Still, I had to see the article through my own lens -- what I found most interesting about the article and all the comments on was the built-in assumptions about what it must mean for a person not to work a 9-to-5.

From the initial reference to "sleeping and loafing around Park Slope" to the comments that talk about "Well, wouldn't you get bored just sleeping on the couch and going to the gym all day?" it surprises me that people can be so myopic. I would think a properly diligent and properly motivated person could do some pretty goshdarned amazing things with that opportunity -- travel the world, read all the classics that he or she missed during undergrad, write a novel, learn a new language, do pro bono work for a legal charity, etc. To me, just thinking about the different ways you could carve out an amazing year with $80k in your pocket seems exciting.
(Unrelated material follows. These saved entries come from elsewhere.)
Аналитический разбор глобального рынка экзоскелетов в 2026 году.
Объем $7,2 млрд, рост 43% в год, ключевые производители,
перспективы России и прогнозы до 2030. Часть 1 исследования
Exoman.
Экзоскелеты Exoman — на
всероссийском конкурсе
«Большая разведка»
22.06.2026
And of course the "hits close to home" aspect to this for me is that right now I have two part-time jobs, each of which is ramping closer to full-time (even to the degree that one may have to give way for the other), in addition to exploring a range of possible grad school opportunities, which means taking an alphabet soup bowl's worth of tests, which means, which means, you get the idea -- busier than a one-legged man in a butt-kicking competition.
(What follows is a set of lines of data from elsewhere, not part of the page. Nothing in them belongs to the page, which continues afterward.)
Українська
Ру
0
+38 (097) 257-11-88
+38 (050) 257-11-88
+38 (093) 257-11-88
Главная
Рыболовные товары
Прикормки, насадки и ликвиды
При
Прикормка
Yet even still, that can be incredibly difficult to explain in a concise way to someone who asks, "What is it that you do?" with all the tiptoeing politeness but true curiosity of a person who wonders why you're still unshaven in jeans and a t-shirt at an unusual hour. And that's the better side to it -- there's also the smarmy "must be nice" from someone implying a willful life of leisure, or the blunter, "So...don't you just get bored with daytime TV all day?" which I actually heard more than once over the holidays.

So, to anyone out there in legal land who has the chutzpah to take $80k just to walk away for a year and dedicate himself or herself to whatever great things are possible for someone with ample time and motivation, from the bottom of my heart, I salute you. I have full faith and confidence that you will do great things. I hope you never watch a single Jerry Springer episode, but if you do, I promise not to judge.


mariannika said...

I am going to begin my comment with a disclaimer - I haven't read the WSJ article. However, I saw a good friend this past weekend and we talked at length about this very subject.

We met when we were working at a non-profit legal services agency in San Francisco. She's now a "fancy lawyer" (as I call her, I think the proper term is biglaw) and I am still in the non-profit sector.

She told me that some firms are asking first-years not to come to work, collect a fat, but not as fat as it would be if they were working at the firm on firm business, salary and do pro-bono-ish type work - at non-profits and social service agencies - basically they'd become biglaw lawyers with all of the education and achievements that comes with that, making biglaw-ish salaries all while working for the "common good."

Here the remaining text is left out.